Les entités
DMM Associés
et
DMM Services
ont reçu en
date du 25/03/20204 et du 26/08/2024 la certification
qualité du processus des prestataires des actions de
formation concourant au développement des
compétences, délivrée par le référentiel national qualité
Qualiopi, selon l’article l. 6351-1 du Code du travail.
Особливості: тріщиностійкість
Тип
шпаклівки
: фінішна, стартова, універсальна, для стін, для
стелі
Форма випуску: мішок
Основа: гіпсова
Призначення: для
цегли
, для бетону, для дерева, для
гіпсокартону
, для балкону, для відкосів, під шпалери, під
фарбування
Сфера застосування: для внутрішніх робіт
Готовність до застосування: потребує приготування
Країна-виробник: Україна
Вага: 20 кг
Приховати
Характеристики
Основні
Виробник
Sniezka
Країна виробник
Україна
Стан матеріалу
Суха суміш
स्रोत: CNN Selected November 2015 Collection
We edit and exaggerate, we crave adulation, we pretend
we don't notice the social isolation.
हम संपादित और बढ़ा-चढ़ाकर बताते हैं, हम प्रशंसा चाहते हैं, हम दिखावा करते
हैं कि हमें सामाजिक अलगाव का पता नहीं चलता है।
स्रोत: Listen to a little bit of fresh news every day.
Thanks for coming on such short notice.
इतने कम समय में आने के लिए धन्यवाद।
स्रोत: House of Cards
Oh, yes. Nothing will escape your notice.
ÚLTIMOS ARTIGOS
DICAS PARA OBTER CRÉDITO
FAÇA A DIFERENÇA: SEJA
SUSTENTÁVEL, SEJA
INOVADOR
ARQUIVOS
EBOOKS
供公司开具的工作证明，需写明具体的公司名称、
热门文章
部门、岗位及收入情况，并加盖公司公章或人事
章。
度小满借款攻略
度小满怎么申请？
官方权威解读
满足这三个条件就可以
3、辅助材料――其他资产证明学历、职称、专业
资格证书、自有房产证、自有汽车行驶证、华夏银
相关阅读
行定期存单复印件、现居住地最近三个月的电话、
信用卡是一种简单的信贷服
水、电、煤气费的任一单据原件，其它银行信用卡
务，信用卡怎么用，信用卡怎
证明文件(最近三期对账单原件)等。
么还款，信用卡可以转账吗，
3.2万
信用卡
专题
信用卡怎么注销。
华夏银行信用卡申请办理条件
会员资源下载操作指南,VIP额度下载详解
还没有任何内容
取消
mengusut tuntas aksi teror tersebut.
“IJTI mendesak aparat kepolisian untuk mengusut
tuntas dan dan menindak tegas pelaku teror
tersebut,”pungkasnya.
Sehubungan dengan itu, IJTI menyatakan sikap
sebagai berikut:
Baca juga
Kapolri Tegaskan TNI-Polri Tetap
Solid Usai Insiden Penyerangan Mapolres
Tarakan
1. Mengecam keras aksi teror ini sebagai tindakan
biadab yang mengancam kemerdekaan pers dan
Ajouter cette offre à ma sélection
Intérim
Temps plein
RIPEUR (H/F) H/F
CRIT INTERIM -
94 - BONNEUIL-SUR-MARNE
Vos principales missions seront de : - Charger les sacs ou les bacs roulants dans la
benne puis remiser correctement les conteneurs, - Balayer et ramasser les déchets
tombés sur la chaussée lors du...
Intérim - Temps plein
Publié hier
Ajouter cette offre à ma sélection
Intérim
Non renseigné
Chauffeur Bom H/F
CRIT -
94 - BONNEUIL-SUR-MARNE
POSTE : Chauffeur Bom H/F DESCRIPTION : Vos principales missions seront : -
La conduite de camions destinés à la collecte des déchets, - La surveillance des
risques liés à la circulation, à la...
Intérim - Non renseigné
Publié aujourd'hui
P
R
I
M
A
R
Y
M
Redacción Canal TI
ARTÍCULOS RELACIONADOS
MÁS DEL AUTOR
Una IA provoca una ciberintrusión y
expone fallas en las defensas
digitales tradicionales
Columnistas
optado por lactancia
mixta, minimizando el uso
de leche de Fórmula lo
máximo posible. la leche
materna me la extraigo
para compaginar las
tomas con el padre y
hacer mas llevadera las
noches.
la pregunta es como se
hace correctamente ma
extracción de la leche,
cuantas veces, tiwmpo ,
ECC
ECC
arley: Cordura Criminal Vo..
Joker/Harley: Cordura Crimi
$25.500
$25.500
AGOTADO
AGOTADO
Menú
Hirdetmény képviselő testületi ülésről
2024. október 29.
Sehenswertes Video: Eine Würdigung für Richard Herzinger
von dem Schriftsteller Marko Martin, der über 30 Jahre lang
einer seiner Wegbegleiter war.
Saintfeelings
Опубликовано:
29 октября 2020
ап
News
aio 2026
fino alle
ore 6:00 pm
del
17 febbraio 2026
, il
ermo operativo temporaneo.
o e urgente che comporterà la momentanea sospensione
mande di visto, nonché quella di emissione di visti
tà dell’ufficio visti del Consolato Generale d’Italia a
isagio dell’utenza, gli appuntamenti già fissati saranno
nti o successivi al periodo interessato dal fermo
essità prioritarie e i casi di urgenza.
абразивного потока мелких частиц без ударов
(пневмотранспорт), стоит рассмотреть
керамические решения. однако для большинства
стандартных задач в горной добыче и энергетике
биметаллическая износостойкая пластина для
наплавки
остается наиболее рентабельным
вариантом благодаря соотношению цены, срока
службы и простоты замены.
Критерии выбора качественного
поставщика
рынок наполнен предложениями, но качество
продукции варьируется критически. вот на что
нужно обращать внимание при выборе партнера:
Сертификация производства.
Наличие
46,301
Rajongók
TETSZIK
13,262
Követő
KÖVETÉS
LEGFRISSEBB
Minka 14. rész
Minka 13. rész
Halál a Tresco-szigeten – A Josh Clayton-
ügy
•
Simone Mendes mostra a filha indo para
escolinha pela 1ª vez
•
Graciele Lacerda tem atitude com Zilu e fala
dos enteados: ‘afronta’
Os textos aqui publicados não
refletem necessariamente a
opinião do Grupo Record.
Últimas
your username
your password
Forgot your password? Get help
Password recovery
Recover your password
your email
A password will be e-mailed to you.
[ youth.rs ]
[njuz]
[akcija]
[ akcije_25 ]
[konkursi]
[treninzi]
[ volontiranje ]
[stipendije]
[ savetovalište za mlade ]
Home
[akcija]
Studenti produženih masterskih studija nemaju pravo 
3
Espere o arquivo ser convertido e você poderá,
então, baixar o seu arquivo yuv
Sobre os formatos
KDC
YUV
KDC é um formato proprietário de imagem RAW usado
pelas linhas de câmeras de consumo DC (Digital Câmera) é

※

* **Goal of the exercise**:
Filter the data above, keeping only lines that include the string "qualité".

* **Worked solution**:
qualité du processus des prestataires des actions de
compétences, délivrée par le référentiel national qualité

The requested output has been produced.